Tens of thousands of people took to the streets of Israel’s financial capital and across the country to protest against economic injustice. The protest’s organizers are demanding that the Knesset rewrite the 2012 budget “taking into account the demands of
The latest rally comes after a wave of social protests swept Israel over the summer and culminated in September, when half a million Israelis came out onto the streets. But since then, the movement has slowly died out as protesters returned to their daily lives.
Israeli police say more than 30,000 people marched in Tel Aviv on Saturday night, and thousands more protested in Jerusalem.
As RT’s Paula Slier reports, many protesters are concerned that their story of social protest will be missed by the international community and media, which is now focused on unfolding events in Gaza.
In the past few hours, multiple rockets have been fired from Gaza into southern Israel. Several people have been injured. It came as retaliation after Israeli aircraft struck Palestinian militants in southern Gaza on Saturday, killing five.
Due to the latest exchange of fire, a planned protest in the southern Israeli city of Beersheba was canceled.
Paula Slier reports that people on the street say the timing of the Israeli airstrikes against Gaza is very convenient for the government, as it helps distract attention from Israel’s own domestic problems.
Demonstrators in Israel are demanding that the Knesset reconsider its 2012 budget, stated social activist Nicola Simmonds.
“We want the budget [debate] to consider the general good of the country,” she declared.
But the nature of this protest in Israel is different than those taking place in Europe and the United States, Simmonds remarked.
“Here in Israel we are not in an economic recession,” she noted. “Our problem isn’t that we don’t have enough money. Our problem is that it’s being mismanaged.”

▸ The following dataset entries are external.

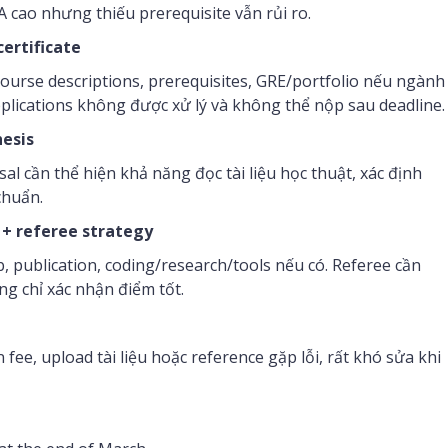
A cao nhưng thiếu prerequisite vẫn rủi ro.
certificate
course descriptions, prerequisites, GRE/portfolio nếu ngành
lications không được xử lý và không thể nộp sau deadline.
hesis
al cần thể hiện khả năng đọc tài liệu học thuật, xác định
chuẩn.
 + referee strategy
ab, publication, coding/research/tools nếu có. Referee cần
g chỉ xác nhận điểm tốt.
ee, upload tài liệu hoặc reference gặp lỗi, rất khó sửa khi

Israeli journalist Bradley Burston says that the protesters are questioning resource allocation and sacred cows like the defense budget and settlements.

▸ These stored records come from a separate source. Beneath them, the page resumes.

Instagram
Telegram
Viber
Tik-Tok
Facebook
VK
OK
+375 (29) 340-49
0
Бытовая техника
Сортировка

Even though the Israeli parliament recently outlined a number of economic reforms, the protesters are not satisfied because the proposals may – or may not – lead to change.
“It requires legislation which will come up in the next parliamentary session,” he said. “More than that, there is a sense that some of the immediate response to the social protests, [like] the widespread lowering of prices by the major-marketing chains, for example, are being lost in a retrenchment: a policy of raising prices quietly back.”

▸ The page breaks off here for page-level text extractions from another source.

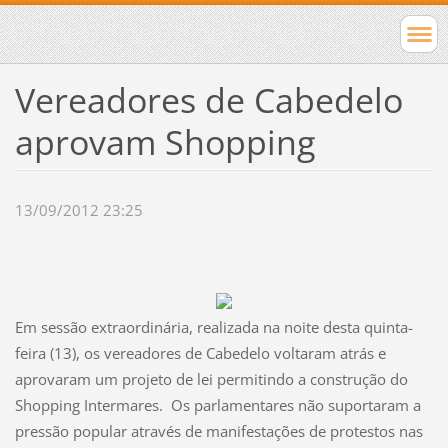
Vereadores de Cabedelo
aprovam Shopping
13/09/2012 23:25
Em sessão extraordinária, realizada na noite desta quinta-
feira (13), os vereadores de Cabedelo voltaram atrás e
aprovaram um projeto de lei permitindo a construção do
Shopping Intermares. Os parlamentares não suportaram a
pressão popular através de manifestações de protestos nas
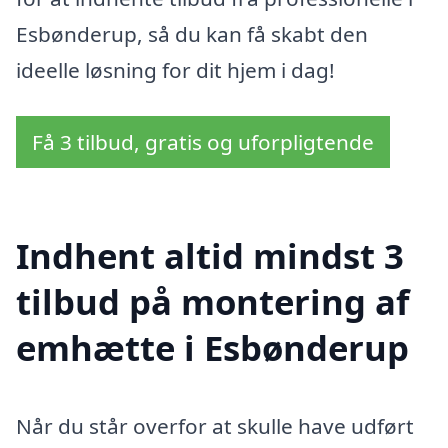
Esbønderup, så du kan få skabt den
ideelle løsning for dit hjem i dag!
Få 3 tilbud, gratis og uforpligtende
Indhent altid mindst 3
tilbud på montering af
emhætte i Esbønderup
Når du står overfor at skulle have udført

The Israeli government, meanwhile, is pushing ahead with building new settlements on occupied Palestinian territory, and Burston believes that without proper scrutiny it will be much more difficult to stop the behind-the-scenes allocation of resources to new housing developments in the occupied territories.
“The questioning has a lot to do with transparency, with what actually is happening with the resources that are going to defense and are going to the settlements,” he said. “Even if the settlement activity is not blocked, the fact of the widespread nature of allocations and subsidies that go out to the settlements may change people’s minds eventually about the wisdom of continuing to build there.”